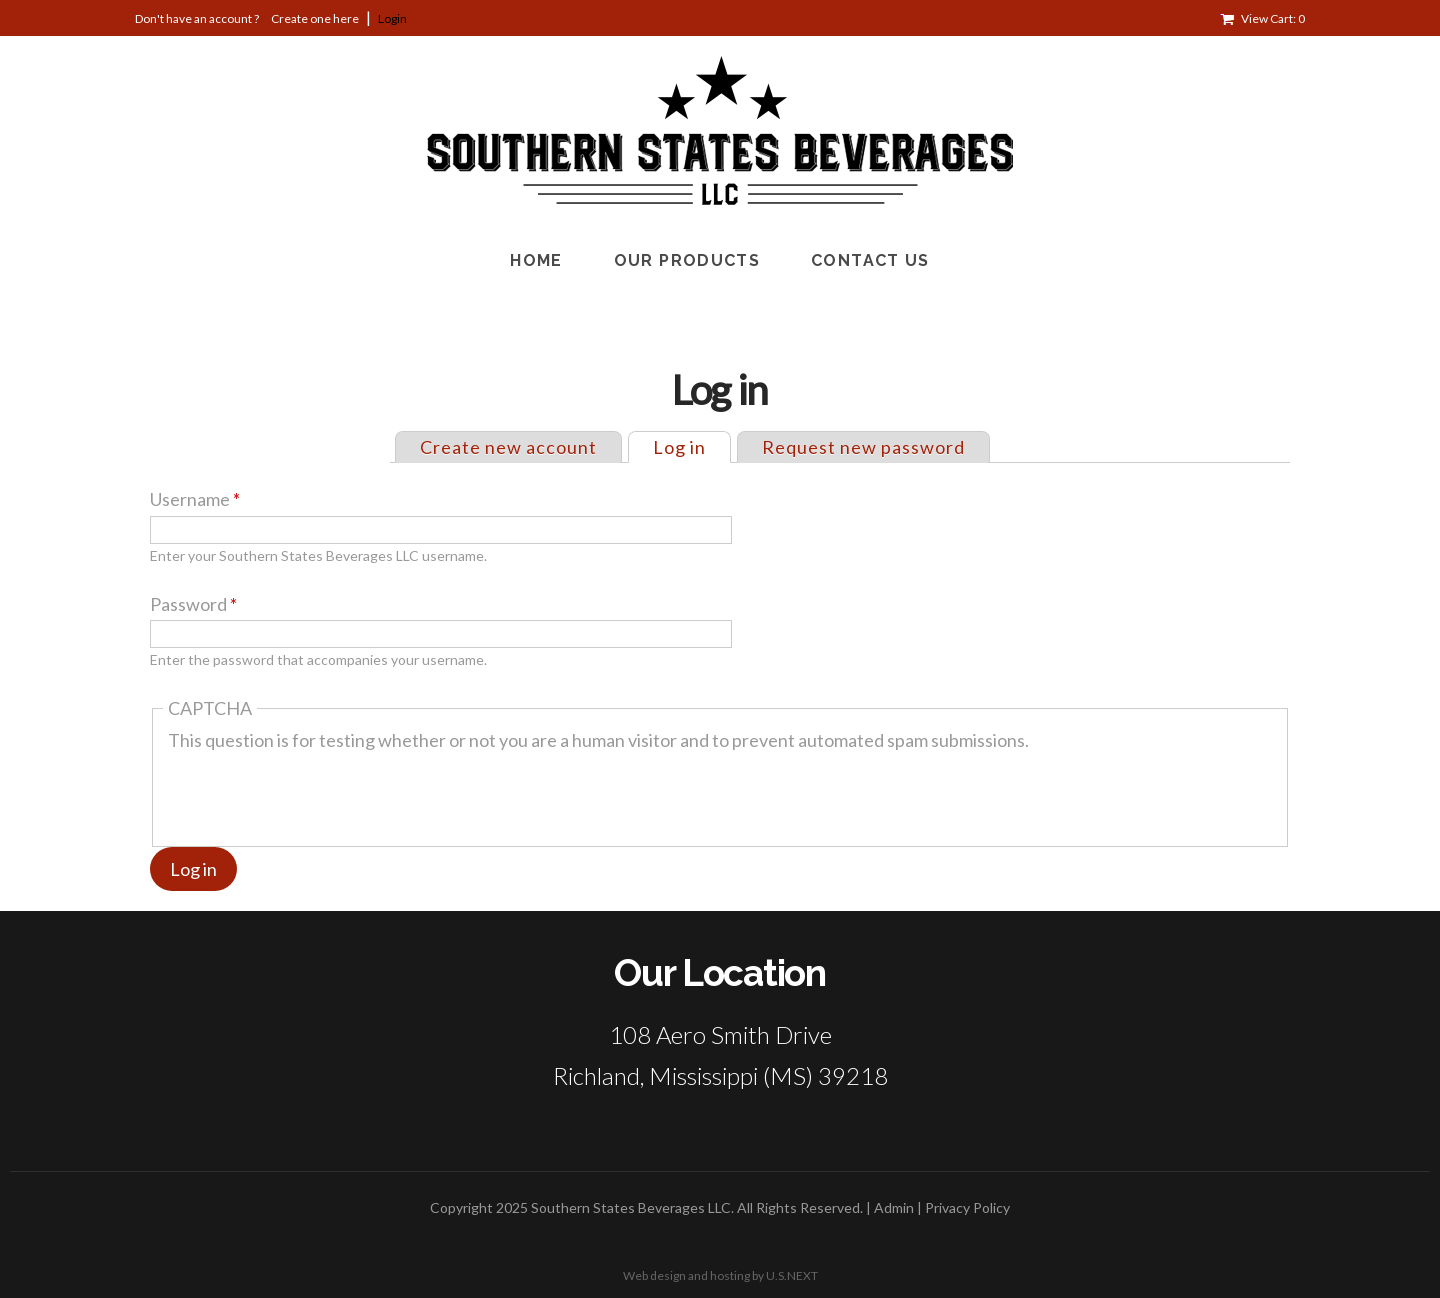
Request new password (863, 447)
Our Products (687, 260)
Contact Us (870, 260)
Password (193, 604)
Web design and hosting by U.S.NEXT (720, 1275)
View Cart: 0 (1273, 18)
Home (536, 260)
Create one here (315, 18)
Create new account (508, 447)
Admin (894, 1207)
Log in (691, 445)
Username (195, 499)
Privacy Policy (967, 1207)
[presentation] (320, 791)
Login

-=-=-=-=-

## EXERCISE DETAILS
Copy all the records word for word and keep the pictures out.

## EXERCISE SOLUTION
Request new password (863, 447)
Our Products (687, 260)
Contact Us (870, 260)
Password (193, 604)
Web design and hosting by U.S.NEXT (720, 1275)
View Cart: 0 (1273, 18)
Home (536, 260)
Create one here (315, 18)
Create new account (508, 447)
Admin (894, 1207)
Log in (691, 445)
Username (195, 499)
Privacy Policy (967, 1207)
[presentation] (320, 791)
Login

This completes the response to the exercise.